Deviations in human gut microbiota: a novel diagnostic test for determining dysbiosis in patients with IBS or IBD

Abstract

Background: Dysbiosis is associated with many diseases, including irritable bowel syndrome (IBS), inflammatory bowel diseases (IBD), obesity and diabetes. Potential clinical impact of imbalance in the intestinal microbiota suggests need for new standardised diagnostic methods to facilitate microbiome profiling.

Aim: To develop and validate a novel diagnostic test using faecal samples to profile the intestinal microbiota and identify and characterise dysbiosis.

Methods: Fifty-four DNA probes targeting ≥300 bacteria on different taxonomic levels were selected based on ability to distinguish between healthy controls and IBS patients in faecal samples. Overall, 165 healthy controls (normobiotic reference collection) were used to develop a dysbiosis model with a bacterial profile and Dysbiosis Index score output. The model algorithmically assesses faecal bacterial abundance and profile, and potential clinically relevant deviation in the microbiome from normobiosis. This model was tested in different samples from healthy volunteers and IBS and IBD patients (n = 330) to determine the ability to detect dysbiosis.

Results: Validation confirms dysbiosis was detected in 73% of IBS patients, 70% of treatment-naïve IBD patients and 80% of IBD patients in remission, vs. 16% of healthy individuals. Comparison of deep sequencing and the GA-map Dysbiosis Test, (Genetic Analysis AS, Oslo, Norway) illustrated good agreement in bacterial capture; the latter showing higher resolution by targeting pre-determined highly relevant bacteria.

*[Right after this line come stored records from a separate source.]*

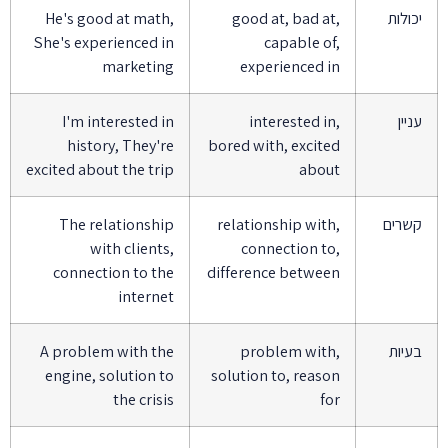
יכולות
good at, bad at,
He's good at math,
She's experienced in
capable of,
marketing
experienced in
עניין
interested in,
I'm interested in
history, They're
bored with, excited
excited about the trip
about
קשרים
relationship with,
The relationship
with clients,
connection to,
connection to the
difference between
internet
בעיות
problem with,
A problem with the
engine, solution to
solution to, reason
the crisis
for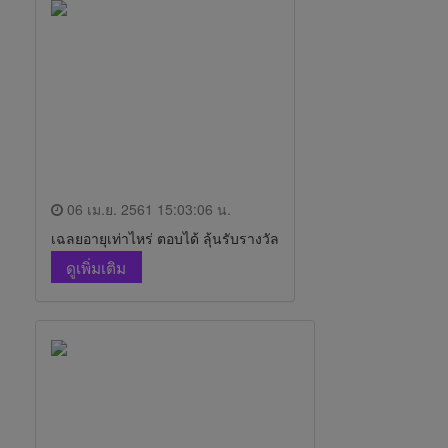
06 เม.ย. 2561 15:03:06 น.
เฉลยอายุเท่าไหร่ ตอบได้ ลุ้นรับรางวัล
ดูเพิ่มเติม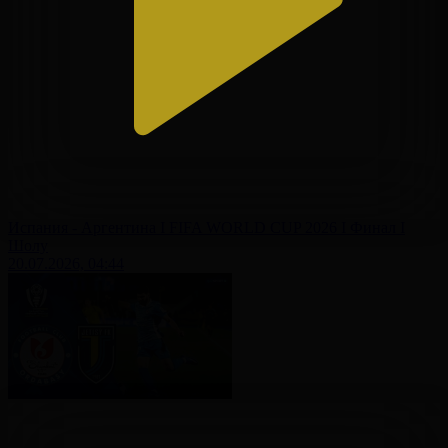
Испания - Аргентина І FIFA WORLD CUP 2026 І Финал І
Шолу
20.07.2026, 04:44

Conclusions: The GA-map Dysbiosis Test identifies and characterises dysbiosis in IBS and IBD patients, and provides insight into a patient's intestinal microbiota. Evaluating microbiota as a diagnostic strategy may allow monitoring of prescribed treatment regimens and improvement in new therapeutic approaches.

Figure 1

Target regions for the GA primer (1180 bp) and the Illumina primer (459 bp) showing variable (orange V1‐V9) and conserved (grey) regions in the bacterial 16S rRNA gene (1400 bp) utilised by the two methods. The numbers in V3 to V7 denote the number of GA probes targeting each variable region, in total 54 probes. *Illumina application note; http://res.illumina.com/documents/products/appnotes/appnote_16s_sequencing.pdf. ^†Position in E. coli (number of base pairs)40

Figure 2

Flow chart illustrating the GA‐map Dysbiosis Test development, starting with in silico development of bacterial probe set, standardisation of laboratory analysis process, model calibration and verification in healthy individuals (normobiotic reference collection), and validation in healthy, IBS and IBD individuals. Derivation of a DI based on bacterial 16S rRNA DNA analysis in faecal samples demonstrates that a DI score >2 confirms microbiota profile deviations from the normobiotic reference collection.

Figure 3

Distribution of DI scores 1–5 for the validation cohort as determined by GA‐map Dysbiosis Test, showing the increase in DI from healthy individuals through IBS patients and finally in IBD patients.

Figure 4

PCA scores for the first two principal components for validation cohort (n = 287) based on 54 probes. The two PCs account for 48% of the variation, and points are coloured according to (a) cohort: yellow – healthy, blue – IBS, and red – IBD; and (B) DI: grey = 1–2, orange = 3, red = 4, dark red = 5.

Figure 5

Mean normalised signal for top five probes sorted by absolute relative difference between dysbiotic (red) and nondysbiotic (grey) as determined by the GA‐map Dysbiosis Test for (a) IBS patients (n = 109), and (b) IBD patients (n = 135). Act, Actinobacteria; B/Prev, Bacteroides/Prevotella; Firm(b), Firmicutes (Bacilli); Firm (c), Firmicutes (Clostridia); F. prau, Faecalibacterium prausnitzii; Pb, Proteobacteria; Rum.g, Ruminococcus gnavus; Sh/Es, Shigella/Escherichia.

Figure 6

Mean normalised signal for probes sorted by absolute relative difference between dysbiotic (red) and nondysbiotic (grey) as determined by the GA‐map Dysbiosis Test for Spanish cohort (n = 24). Bf; Bifidobacterium, B. ster; Bacteroides stercoris, Parab; Parabacteroides, Pb; Proteobacteria, Sh/Es; Shigella/Escherichia.

Figure 7

Scores for the first three principal components from PCA of normalised data from five healthy subjects collected weekly for up to 14 weeks (n = 64). One point is one sample for donor x taken at time point y. The first three PCs account for 65% of the variation, and points are coloured according to donor.